Restoration and the path forward: Kimmerer talks about the ‘Windigo’, a cannibalistic mythical monster in Indigenous culture, famed as the thing to be afraid of, the vice of reciprocity and respect, and the opposite of a harmonious relationship with the world. The monster is high on consumption, and the more it eats the more it wants. Its heart is cold.
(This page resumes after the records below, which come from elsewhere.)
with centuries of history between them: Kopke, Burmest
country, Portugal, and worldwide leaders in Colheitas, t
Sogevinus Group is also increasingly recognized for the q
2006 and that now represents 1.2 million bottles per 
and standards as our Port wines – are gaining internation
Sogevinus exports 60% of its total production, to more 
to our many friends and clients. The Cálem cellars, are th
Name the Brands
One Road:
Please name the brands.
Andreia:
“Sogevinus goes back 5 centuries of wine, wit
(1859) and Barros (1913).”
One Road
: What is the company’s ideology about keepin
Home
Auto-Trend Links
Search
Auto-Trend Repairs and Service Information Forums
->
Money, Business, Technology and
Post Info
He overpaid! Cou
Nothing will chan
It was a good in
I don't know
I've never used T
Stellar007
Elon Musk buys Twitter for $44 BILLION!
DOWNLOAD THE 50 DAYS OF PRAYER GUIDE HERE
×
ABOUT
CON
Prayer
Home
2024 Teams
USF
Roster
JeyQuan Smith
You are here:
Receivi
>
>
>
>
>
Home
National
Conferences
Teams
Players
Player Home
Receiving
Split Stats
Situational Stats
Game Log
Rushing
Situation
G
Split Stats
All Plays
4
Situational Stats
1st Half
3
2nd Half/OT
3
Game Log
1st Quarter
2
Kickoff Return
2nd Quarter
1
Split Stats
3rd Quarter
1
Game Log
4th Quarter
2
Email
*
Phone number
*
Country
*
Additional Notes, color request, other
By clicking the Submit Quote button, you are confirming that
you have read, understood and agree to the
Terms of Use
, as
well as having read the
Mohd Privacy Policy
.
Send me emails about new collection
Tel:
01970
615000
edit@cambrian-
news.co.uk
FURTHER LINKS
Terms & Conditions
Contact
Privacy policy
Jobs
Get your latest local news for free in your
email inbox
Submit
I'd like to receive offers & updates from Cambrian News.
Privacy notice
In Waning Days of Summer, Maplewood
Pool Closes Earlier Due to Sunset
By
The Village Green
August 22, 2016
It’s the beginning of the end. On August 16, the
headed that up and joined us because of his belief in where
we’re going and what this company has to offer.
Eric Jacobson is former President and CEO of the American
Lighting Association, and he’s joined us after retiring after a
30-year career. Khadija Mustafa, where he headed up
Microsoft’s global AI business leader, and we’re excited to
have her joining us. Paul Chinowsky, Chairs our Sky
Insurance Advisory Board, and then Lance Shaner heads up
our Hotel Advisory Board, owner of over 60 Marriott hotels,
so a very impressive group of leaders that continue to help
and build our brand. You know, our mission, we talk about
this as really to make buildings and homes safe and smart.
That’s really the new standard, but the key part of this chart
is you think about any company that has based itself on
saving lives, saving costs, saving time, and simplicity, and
She compares the Windigo to the state of the world now, and the false scarcity that is imposed on us to hide a world of abundance. ‘The shortage is due not to how much material wealth there actually is, but to the way in which it is exchanged or circulated. The market system artificially creates scarcity by blocking the flow between the source and the consumer. Grain my rot in the warehouse while hungry people starve because they cannot play for it. The result is famine for some people and disease of excess for others. The very earth that sustains us is being destroyed to fuel injustice. An economy that grants personhood to corporations but denies it to the more-than-human beings: this is a Windigo economy.’ As an alternative, she brings up the economy embodied by ‘one bowl, one spoon’ — the gifts of the earth are in one bowl, all to be shared from a single spoon. Resources fundamental to our well-being (water, land, forests) should be commonly held, not commodified. This returns to the Indigenous worldview that ‘the earth exists not as private property, but as a commons, to be tended with respect and reciprocity for the benefit of all.’